Hims & Hers Momentum Train Continues With 56% Subscriber Growth and 19% Growth in Average Revenue Per Order Despite Weakening Consumer Backdrop
11-7-23 (by: Scott Gleason) Consumer health and wellness company, Hims & Hers Health, has released its financial results for the third quarter with total revenue of $226.7 million, marking a substantial 57% increase from the same period in 2022. This exceeded consensus forecasts of $220.1 million for the quarter. Notably, the company saw a 56% increase in subscribers (end of period) compared to the same period last year, with 1,426,000 subscribers at the end of Q3 2023. Monthly Online Revenue per Average Subscriber stood at $54, showing a 4% decrease compared to the previous year. The company recorded 2,222,000 net orders during the third quarter, marking a 33% increase compared to Q3 2022. The Average Order Value (AOV) increased by 19%, with an AOV of $99 for the quarter.
Importantly, in the quarter the company made progress on consolidating its pharmacy network with 80% of orders filled through affiliated pharmacies and the expectation this will reach near 100% by year end improving pricing and efficiency. The company also plans to roll out its weight management offering in the coming weeks providing another significant area for growth. The company also noted the roll out of its AI based platform MedMatch, which will initially be used to provide patient insights and recommendations with an initial focus on mental health.
Importantly, Adjusted EBITDA turned positive at $12.3 million for the third quarter of 2023, compared to a negative $(6.1) million for the same period in 2022. Earnings per share were ($0.04) in the quarter versus consensus forecasts of ($0.03).
The company provided its financial outlook for the fourth quarter and revenue is now expected to be in the range of $243 million to $248 million, representing continued strong growth. Additionally, anticipated Adjusted EBITDA is expected to be $14 million to $17 million, with an Adjusted EBITDA margin of 6% to 7% showing continued progress on profitability.
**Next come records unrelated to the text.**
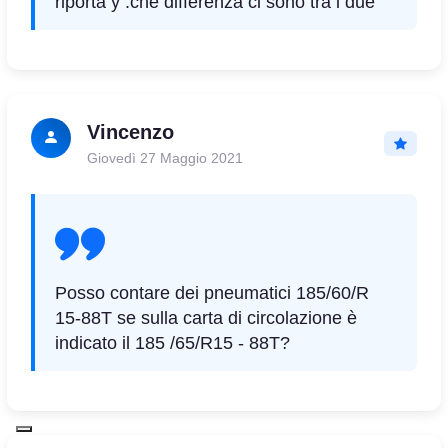
riporta y .che differenza ci sono tra i due
Vincenzo
Giovedì 27 Maggio 2021
Posso contare dei pneumatici 185/60/R
15-88T se sulla carta di circolazione è
indicato il 185 /65/R15 - 88T?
Andrew Dudum, co-founder and CEO, stated, “Personalization continues to gain traction across our platform, and the anticipated completion of our migration toward affiliated facilities by year-end will further strengthen our ability to provide customers with a broader set of personalized solutions, providing us with strong conviction that this will be a differentiator over both the near and long-term.”